Notably, the only requirement for the proposed Algorithm to work efficiently is the existence of efficient row-wise and column-wise subtraction and multiplication operations of a vector with a sparse matrix.
□ GeneSelectR: An R Package Workflow for Enhanced Feature Selection from RNA Sequencing Data
>> https://www.biorxiv.org/content/10.1101/2024.01.22.576646v1
With GeneSelectR, features can be selected from a normalized RNAseq dataset with a variety of ML methods and user-defined parameters. This is followed by an assessment of their biological relevance with Gene Ontology (GO) enrichment analysis, along with a semantic similarity.
Similarity coefficients and fractions of the GO terms of interest are calculated. With this, GeneSelectR optimizes ML performance and rigorously assesses the biological relevance of the various lists, offering a means to prioritize feature lists with regard to the biological question.

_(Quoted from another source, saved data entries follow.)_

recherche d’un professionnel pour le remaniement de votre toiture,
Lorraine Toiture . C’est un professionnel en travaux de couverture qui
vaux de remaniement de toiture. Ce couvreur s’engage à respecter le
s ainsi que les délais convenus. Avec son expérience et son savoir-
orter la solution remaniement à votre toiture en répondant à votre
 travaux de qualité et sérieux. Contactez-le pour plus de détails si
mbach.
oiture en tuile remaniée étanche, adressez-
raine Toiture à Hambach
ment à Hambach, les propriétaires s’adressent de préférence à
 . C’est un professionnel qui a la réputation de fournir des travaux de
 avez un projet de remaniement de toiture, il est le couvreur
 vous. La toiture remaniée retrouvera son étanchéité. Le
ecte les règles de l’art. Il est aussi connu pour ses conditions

□ Intrinsic-Dimension analysis for guiding dimensionality reduction and data fusion in multi-omics data processing
>> https://www.biorxiv.org/content/10.1101/2024.01.23.576822v1
Leveraging the intrinsic dimensionality of each view in a multi-modal dataset to define the dimensionality of the lower-dimensional space where the view is transformed by dimensionality reduction algorithms.

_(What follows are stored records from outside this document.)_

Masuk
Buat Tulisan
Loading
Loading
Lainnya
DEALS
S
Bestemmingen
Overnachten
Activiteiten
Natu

A novel application of block-analysis leverages any of the most promising id estimators and obtain an unbiased id-estimate of the views in a multi-modal dataset.
An automatic analysis of the block-id distribution computed by the block-analysis to detect feature noise and redundancy contributing to the curse of dimensionality and evidence the need to apply a view-specific dimensionality reduction phase prior to any subsequent analysis.